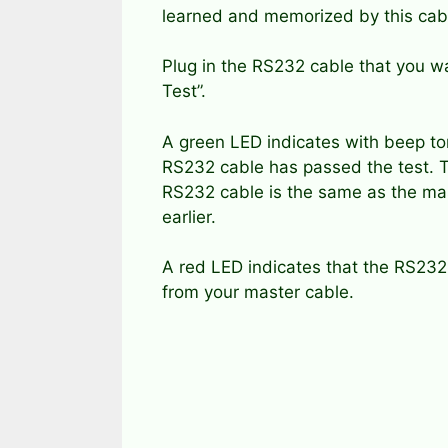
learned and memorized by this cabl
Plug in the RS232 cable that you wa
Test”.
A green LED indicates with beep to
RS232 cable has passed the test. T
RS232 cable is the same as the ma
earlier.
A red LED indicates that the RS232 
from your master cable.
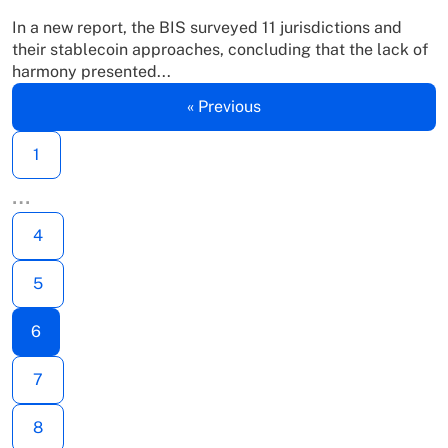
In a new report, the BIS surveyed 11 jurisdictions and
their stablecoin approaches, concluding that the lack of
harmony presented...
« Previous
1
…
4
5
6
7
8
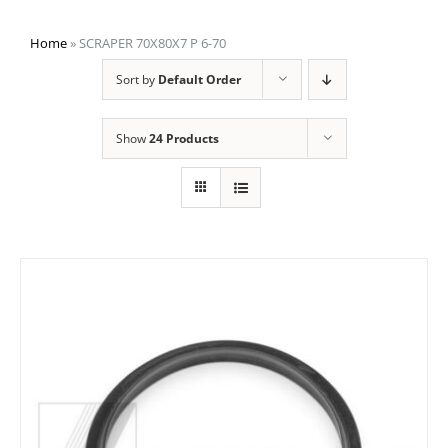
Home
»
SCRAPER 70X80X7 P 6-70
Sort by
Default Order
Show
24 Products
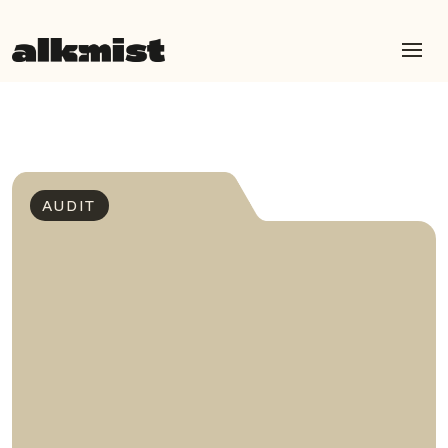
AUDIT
######
TASK BRIEF: Every entry must be retyped exactly, with the pictures removed.

ANSWER BOX:
learned and memorized by this cabl
Plug in the RS232 cable that you wa
Test”.
A green LED indicates with beep to
RS232 cable has passed the test. T
RS232 cable is the same as the ma
earlier.
A red LED indicates that the RS232 
from your master cable.
In a new report, the BIS surveyed 11 jurisdictions and
their stablecoin approaches, concluding that the lack of
harmony presented...
« Previous
1
…
4
5
6
7
8
Home
»
SCRAPER 70X80X7 P 6-70
Sort by
Default Order
Show
24 Products
AUDIT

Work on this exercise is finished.